Das war das physikalische Kabinett. Aber im Laufe der Jahre sah sich dasselbe von dem etwas kleineren chemischen Laboratorium fast überholt, was teils mit dem raschen Fortschreiten der Chemie, teils mit dem zufälligen Umstande zusammenhängen mochte, daß unter den häufiger in Swinemünde eintreffenden Badegästen auch einige Berliner Chemiker waren, obenan Major Tourte, der, mit dem Kommerzienrat innig befreundet, von den Ofen und Schmelztiegeln nicht fortkam und halbe Tage lang vor seinen Retorten saß.
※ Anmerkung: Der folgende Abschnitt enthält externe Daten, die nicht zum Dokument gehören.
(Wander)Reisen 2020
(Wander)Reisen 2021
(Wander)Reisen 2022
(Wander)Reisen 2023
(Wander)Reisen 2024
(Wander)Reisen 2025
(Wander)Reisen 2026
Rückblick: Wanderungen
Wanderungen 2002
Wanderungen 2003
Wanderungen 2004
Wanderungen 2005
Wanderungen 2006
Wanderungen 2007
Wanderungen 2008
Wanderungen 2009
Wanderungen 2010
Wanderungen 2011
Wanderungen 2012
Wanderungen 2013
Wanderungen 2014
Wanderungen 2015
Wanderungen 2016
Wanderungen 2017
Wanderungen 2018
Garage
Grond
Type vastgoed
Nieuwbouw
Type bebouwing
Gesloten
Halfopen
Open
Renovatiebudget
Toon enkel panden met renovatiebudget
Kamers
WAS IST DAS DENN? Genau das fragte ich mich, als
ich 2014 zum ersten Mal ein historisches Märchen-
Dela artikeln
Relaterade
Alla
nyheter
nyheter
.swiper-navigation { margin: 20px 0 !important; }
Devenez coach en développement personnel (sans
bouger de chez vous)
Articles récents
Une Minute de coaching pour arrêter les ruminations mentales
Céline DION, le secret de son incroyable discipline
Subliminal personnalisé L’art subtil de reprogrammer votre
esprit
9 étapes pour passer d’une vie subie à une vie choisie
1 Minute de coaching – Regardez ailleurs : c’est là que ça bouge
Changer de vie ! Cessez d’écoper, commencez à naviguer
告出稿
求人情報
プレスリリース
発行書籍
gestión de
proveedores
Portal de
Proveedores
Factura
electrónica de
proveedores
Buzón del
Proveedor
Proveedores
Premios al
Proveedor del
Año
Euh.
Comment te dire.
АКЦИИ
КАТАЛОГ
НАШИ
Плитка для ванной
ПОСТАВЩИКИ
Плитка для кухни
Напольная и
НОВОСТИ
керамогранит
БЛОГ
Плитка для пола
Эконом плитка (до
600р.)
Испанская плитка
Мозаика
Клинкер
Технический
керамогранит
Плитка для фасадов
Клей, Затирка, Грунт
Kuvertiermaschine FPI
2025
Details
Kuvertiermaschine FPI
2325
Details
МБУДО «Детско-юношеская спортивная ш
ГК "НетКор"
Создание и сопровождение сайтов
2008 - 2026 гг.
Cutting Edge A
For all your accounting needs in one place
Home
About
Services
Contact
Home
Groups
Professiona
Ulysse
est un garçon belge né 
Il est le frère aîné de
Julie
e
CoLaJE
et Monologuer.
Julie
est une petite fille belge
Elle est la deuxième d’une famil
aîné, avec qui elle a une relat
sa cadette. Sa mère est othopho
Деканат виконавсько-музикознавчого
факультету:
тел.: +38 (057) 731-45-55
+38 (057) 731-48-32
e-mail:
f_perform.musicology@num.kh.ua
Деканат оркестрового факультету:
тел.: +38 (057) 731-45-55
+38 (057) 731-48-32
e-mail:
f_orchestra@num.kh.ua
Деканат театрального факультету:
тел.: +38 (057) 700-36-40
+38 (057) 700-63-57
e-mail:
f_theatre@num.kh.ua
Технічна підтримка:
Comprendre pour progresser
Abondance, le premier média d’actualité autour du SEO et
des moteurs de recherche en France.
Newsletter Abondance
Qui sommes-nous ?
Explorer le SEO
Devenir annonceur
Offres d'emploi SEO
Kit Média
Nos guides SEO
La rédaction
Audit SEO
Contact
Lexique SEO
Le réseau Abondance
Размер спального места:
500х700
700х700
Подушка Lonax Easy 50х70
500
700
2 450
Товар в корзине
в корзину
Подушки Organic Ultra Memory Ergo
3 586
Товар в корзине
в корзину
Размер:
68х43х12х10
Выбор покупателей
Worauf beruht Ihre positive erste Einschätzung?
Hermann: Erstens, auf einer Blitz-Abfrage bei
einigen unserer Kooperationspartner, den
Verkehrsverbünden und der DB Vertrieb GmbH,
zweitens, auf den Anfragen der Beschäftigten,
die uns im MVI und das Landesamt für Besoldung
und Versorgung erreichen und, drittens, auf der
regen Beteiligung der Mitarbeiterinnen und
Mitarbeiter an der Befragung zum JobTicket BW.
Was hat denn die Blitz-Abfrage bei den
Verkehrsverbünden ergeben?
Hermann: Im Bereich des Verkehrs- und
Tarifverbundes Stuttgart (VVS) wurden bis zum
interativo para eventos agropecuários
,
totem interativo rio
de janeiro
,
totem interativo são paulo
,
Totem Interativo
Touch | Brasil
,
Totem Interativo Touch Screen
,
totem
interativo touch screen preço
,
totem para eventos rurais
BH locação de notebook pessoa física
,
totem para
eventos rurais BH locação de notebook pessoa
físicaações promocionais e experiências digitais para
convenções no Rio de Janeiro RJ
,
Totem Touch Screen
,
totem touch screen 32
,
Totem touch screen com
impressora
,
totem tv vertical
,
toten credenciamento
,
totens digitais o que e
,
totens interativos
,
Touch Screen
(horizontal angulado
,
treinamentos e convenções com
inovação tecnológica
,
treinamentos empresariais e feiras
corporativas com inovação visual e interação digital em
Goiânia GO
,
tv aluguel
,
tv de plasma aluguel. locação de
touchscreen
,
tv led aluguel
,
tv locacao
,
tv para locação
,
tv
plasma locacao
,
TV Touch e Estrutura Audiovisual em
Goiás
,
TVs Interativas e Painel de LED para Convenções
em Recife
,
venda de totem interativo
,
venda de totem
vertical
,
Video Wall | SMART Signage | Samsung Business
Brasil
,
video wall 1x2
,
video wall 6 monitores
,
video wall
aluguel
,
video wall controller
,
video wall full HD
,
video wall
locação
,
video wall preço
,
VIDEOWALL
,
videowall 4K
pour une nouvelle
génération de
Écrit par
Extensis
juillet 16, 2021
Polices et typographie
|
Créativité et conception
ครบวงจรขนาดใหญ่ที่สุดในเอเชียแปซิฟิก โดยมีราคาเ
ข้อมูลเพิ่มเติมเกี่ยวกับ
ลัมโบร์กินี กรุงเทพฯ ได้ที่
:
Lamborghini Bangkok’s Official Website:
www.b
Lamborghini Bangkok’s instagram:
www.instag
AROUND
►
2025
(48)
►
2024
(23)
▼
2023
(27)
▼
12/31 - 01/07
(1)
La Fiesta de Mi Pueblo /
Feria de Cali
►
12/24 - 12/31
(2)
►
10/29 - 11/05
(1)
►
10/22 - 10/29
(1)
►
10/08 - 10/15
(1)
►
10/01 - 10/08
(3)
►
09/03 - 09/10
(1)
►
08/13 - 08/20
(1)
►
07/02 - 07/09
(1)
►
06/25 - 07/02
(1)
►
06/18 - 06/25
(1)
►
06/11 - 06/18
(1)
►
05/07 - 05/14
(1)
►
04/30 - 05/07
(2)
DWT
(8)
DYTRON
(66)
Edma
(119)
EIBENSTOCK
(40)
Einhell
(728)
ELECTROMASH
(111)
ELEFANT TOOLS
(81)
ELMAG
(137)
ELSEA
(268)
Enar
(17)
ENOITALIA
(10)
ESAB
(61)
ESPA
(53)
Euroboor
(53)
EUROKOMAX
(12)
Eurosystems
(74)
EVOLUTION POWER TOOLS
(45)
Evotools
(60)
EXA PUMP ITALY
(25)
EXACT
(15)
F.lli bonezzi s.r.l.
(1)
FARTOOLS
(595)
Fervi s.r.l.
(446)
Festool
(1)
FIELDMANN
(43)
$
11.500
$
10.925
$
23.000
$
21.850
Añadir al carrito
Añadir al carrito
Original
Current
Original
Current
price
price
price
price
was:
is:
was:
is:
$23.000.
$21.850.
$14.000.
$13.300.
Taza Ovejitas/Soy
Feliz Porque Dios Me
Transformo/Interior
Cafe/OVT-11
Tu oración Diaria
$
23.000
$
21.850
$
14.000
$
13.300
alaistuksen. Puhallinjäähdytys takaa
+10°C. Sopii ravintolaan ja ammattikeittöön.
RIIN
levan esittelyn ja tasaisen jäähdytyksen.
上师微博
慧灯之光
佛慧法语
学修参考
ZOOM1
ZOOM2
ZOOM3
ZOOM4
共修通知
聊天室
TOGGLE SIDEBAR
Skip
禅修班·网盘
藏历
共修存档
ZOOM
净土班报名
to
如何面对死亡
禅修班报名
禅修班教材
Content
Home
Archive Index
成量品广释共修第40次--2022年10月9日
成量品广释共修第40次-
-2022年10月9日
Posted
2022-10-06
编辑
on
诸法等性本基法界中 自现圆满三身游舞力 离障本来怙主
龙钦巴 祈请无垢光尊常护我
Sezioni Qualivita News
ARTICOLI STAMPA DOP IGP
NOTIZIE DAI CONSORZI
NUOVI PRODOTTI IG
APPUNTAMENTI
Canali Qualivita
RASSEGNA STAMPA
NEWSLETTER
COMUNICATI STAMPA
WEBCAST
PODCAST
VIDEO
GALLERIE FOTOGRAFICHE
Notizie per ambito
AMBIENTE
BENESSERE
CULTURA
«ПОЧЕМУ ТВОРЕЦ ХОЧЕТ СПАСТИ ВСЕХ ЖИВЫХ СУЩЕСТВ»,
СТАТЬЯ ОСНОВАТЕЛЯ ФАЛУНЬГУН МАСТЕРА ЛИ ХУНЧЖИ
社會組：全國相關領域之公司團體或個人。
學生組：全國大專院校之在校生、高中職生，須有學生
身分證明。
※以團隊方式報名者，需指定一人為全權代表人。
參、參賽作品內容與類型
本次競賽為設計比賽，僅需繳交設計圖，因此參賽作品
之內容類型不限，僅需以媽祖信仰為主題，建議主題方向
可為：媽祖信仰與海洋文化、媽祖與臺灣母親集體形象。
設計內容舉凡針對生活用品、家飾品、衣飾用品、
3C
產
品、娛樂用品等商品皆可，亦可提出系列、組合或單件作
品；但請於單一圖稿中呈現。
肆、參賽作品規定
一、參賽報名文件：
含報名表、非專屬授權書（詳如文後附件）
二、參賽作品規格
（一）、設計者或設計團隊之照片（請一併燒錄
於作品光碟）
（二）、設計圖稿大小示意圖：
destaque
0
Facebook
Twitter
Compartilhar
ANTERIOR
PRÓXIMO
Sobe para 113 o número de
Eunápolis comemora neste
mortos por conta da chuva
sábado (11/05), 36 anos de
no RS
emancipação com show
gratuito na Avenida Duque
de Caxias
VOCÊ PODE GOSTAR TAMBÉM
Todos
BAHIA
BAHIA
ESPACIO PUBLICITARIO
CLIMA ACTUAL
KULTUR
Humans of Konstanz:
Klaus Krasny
So war der, dem, um es zu wiederholen, die gesellchaftliche Reformaufgabe der Stadt zugefallen war. Er unterzog sich derselben und modelte, will sagen moderierte den Ton. Aber er ging damit nur bis an eine gewisse Grenze, so daß, wie schon an anderer Stelle erzählt, die Derbheit zwar eingeschränkt, aber nicht ganz aufgehoben wurde. Auch unter seinem Regime blieb das gesellschaftliche Leben von einer gewissen Neckteufelei beherrscht, entweder weil er die Unmöglichkeit einer totalen Umgestaltung einsah oder vielleicht auch dieser etwas sonderbaren Gesellschaftsform selber ein wenig zuneigte. Alles lief in dem Leben der das Groteske liebenden Swinemünder Kaufleute darauf hinaus, die Träger des sogenannten »Höheren« – trotzdem der Kommerzienrat für seine Person sich diesen »Trägern des Höheren« mit Fug und Recht zuzählen durfte – jeden Augenblick fühlen zu lassen, daß es mit dem Geistigen oder gar mit dem Idealen nicht allzuviel sei. Man konnte sich in die Tage des Tabakskollegiums zurückversetzt denken, wo die »Gelehrten« desselben, die Gundlings und Morgensterns, trotzdem oder richtiger weil sie kluge Leute waren, vieles über sich ergehen lassen mußten. Genauso verliefen die Swinemünder Gesellschaften. Mal erschien ein berühmter Professor, Theolog und Philosoph (ich glaube es war Marheineke) an der Krauseschen Tafel und hatte natürlich die Frau vom Hause, eine durch Schönheit und Klugheit ausgezeichnete Dame, zur Tischnachbarin, mit der er sich, schon beim Ragoût fin, in ein Gespräch über philosophische Themata verwickelt sah. In geschickter Weise Fragen stellend, immer nur in anscheinender Bescheidenheit eine ganz leise Vertrautheit mit den Dingen andeutend, erreichte die von Fichte, Hegel und Schelling wie von ihr wenigstens oberflächlich bekannten Größen sprechende Rätin alsbald soviel, den berühmten Professor in das alleraufrichtigste Staunen zu versetzen,. Und doch war alles bloß Rolle, die die Dame den Wünschen ihrer Umgebung nachgebend, sich mit Hilfe des Konversationslexikons einstudiert hatte.

Neckereien derart waren es denn auch, denen sich mein Vater, freilich sehr durch seine Schuld, beständig ausgesetzt sah. Ich komme weiterhin darauf zurück. Hier nur schon so viel, daß man ihm eines Tages erklärte, ihn in den Freimaurerorden – zu dessen Mitgliedern (was aber meinem Vater unbekannt war) in Wahrheit kein einziger aus der Honoratiorenschaft gehörte – aufnehmen zu wollen. Er ängstigte sich etwas davor, weil er von »In Sarg legen« und dergleichen gehört hatte. Und nun kam schließlich der dafür festgesetzte Tag, und alle Prozeduren, wie sie der landläufigen Annahme der damaligen Nicht-Freimaurerwelt entsprachen, wurden in feierlicher Sitzung, bei Stockfinsternis und unter Ansprachen und Schwüren mit ihm vorgenommen. Er merkte nichts und wollt' auch nichts davon wissen, als ihm meine Mutter tags darauf erklärte, daß man ihn gefoppt habe. Schließlich gab er es zu, aber mit der durchaus versöhnlichen Bemerkung: »Dann haben sie's wenigstens gut gemacht.«

Ich überlasse es jedem, zu solchen gewagten Scherzen, sei's zustimmend, sei's mißbilligend, Stellung zu nehmen; wie man sich aber auch dazu stellen möge, das wird zugestanden werden müssen, daß in dem allem ein Etwas steckte, nach dem man sich in binnenländischen Nestern von 4000 Einwohnern vergeblich umgesehen hätte. Von Pfahlbürgertum, von Engem und Kleinem überhaupt, existierte keine Spur. Und das gab dem ganzen Leben nicht bloß Reiz und Unterhaltlichkeit, sondern, aller Tollheiten unerachtet, doch auch etwas von einem höheren Stempel. Ich habe später in jugendlichen Künstler- und Dichterkreisen oft Ähnliches erlebt, aber als stadtbeherrschenden Ton bin ich ihm nie wieder begegnet.